For CHHP HOLDINGS II, LLC, Appellee: James K.T. Hunter, Esquire, Attorney, Mary D. Lane, Esquire, Samuel Maizel, PACHULSKI STANG ZIEHL & JONES LLP, Los Angeles, CA.
For CALIFORNIA DEPARTMENT OF PUBLIC HEALTH, Appellee: Gregory M. Cribbs, Deputy Assistant Attorney General, Los Angeles, CA.
For UNITED STATES OF AMERICA, on behalf of the Department of Health & Human Services, and its designated component, the Centers for Medicare and Medicaid, Appellee: Seth B. Shapiro, Esquire, U.S. Department of Justice, Commercial Litigation Branch - Civil Division, Washington, DC.
Before: MONTALI, [ MARKELL and TAYLOR, Bankruptcy Judges.
Hon. Dennis Montali, Bankruptcy Judge for the Northern District of California, sitting by designation.
MEMORANDUM
A chapter 11 debtor sold a hospital pursuant to an asset purchase agreement approved by the bankruptcy court. The debtor's president thereafter sued the purchaser and others, alleging that the purchaser had assumed liability for the debtor's unpaid payroll taxes.

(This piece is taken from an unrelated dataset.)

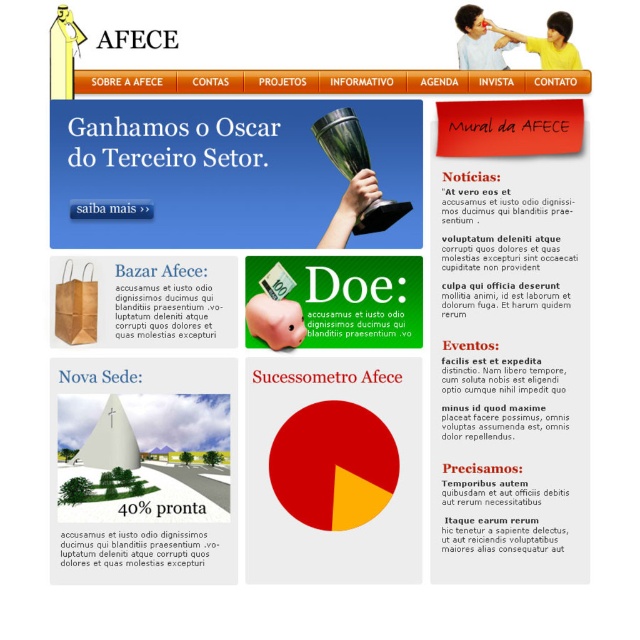 You are designing a webpage layout and need to place two important icons on the page. The first icon is placed at point (490, 442) and the second at point (161, 534). From the perspective of someone viewing the webpage, which icon will appear closer to the viewer?

The icon at point (161, 534) will appear closer to the viewer because point (490, 442) is behind it according to the spatial description.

The purchaser (joined by other defendants) moved to dismiss the complaint for failure to state a claim, arguing that it was not liable for these taxes under the unambiguous terms of the asset purchase agreement. The bankruptcy court agreed and dismissed the complaint with prejudice. We AFFIRM.
Unless otherwise indicated, all chapter, section and rule references are to the Bankruptcy Code, 11 U.S.C. § § 101-1532, and to the Federal Rules of Bankruptcy Procedure, Rules 1001-9037.
I. FACTS
Karykeion, Inc. (" Debtor") filed its chapter 11 petition on September 22, 2008. Appellant Mitchell Rubin (" Plaintiff") is the president of Debtor. As of the petition date, Debtor owed the Internal Revenue Service (" IRS") approximately $3,945,000 for unpaid payroll taxes (the " IRS Taxes").
Debtor operated Community Hospital of Huntington Park, California (the " Hospital") until it was sold to appellee CHHP Holdings II, LLC (" CHHP") pursuant to an Asset Purchase Agreement (" APA"). The bankruptcy court approved the APA in an order authorizing the sale of the Hospital and related assets entered on March 23, 2010. The transfer of the Hospital was embodied in the APA and an Interim Management Agreement (" IMA").
The APA provided that CHHP, at its sole discretion, would assume specific executory contract obligations:
2.3 Assigned and Subleased Contracts. Subject to the terms set forth in this Agreement and the General Assignment, within thirty (30) days of the Closing Date and effective as of the Cut-Off Time, Seller shall (a) assign to Purchaser, and Purchaser shall assume, the executory contractual obligations of Seller under the specific Contracts that Purchaser elects, in the exercise of its sole discretion, to assume on the Closing Date (the " Assigned Contracts "), all of which shall be expressly identified and included on Schedule 2.3 . . . . No Contract shall be considered an Assigned Contract unless it is expressly identified and included on Schedule 2.3, at the election of Purchaser (in its sole discretion) as provided herein.
* * *
3.4 Assumed Obligations. Subject to the terms set forth in this Agreement, at Closing, Purchaser shall assume, pay, perform and discharge each of the following (the " Assumed Obligations") :
(a) all executory contractual obligations under the Assigned Contracts which arise after the Closing Date, plus any Cure Payments paid by Purchaser on the Closing Date in connection with the assignment of the Assigned Contracts Note (which Cure Payments shall be offset against the Purchaser Note pursuant to Section 3.2(d))[.]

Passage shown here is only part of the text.